[Records drawn from a dataset]
━━━
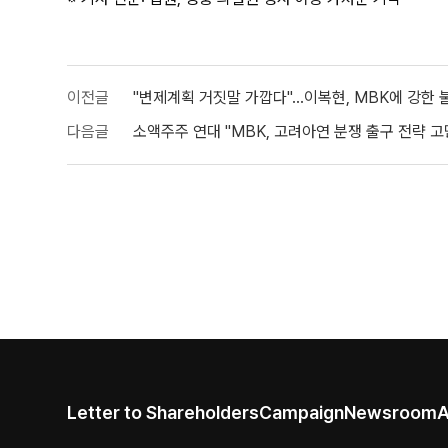
이전글
"변제계획 거짓말 가깝다"…이복현, MBK에 강한 
다음글
소액주주 연대 "MBK, 고려아연 분쟁 출구 전략 
Letter to Shareholders
Campaign
Newsroom
A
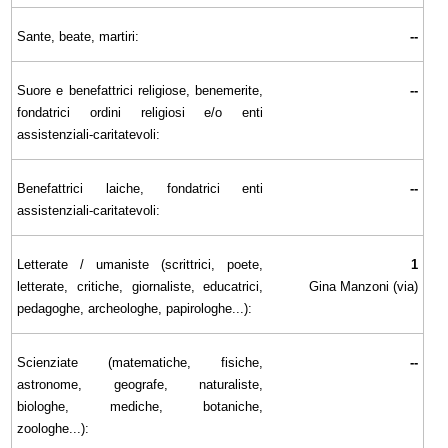
Sante, beate, martiri:
--
Suore e benefattrici religiose, benemerite,
--
fondatrici ordini religiosi e/o enti
assistenziali-caritatevoli:
Benefattrici laiche, fondatrici enti
--
assistenziali-caritatevoli:
Letterate / umaniste (scrittrici, poete,
1
letterate, critiche, giornaliste, educatrici,
Gina Manzoni (via)
pedagoghe, archeologhe, papirologhe...):
Scienziate (matematiche, fisiche,
--
astronome, geografe, naturaliste,
biologhe, mediche, botaniche,
zoologhe...):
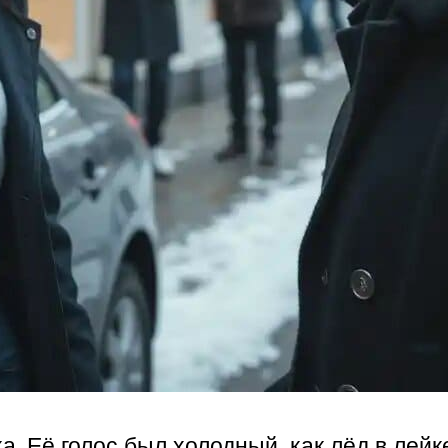
а. Её голос был холодный, как лёд в лейк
━━━
Say how many lines in the entries include the string "enti", and write nothing besides that number.

TASK OUTPUT:
2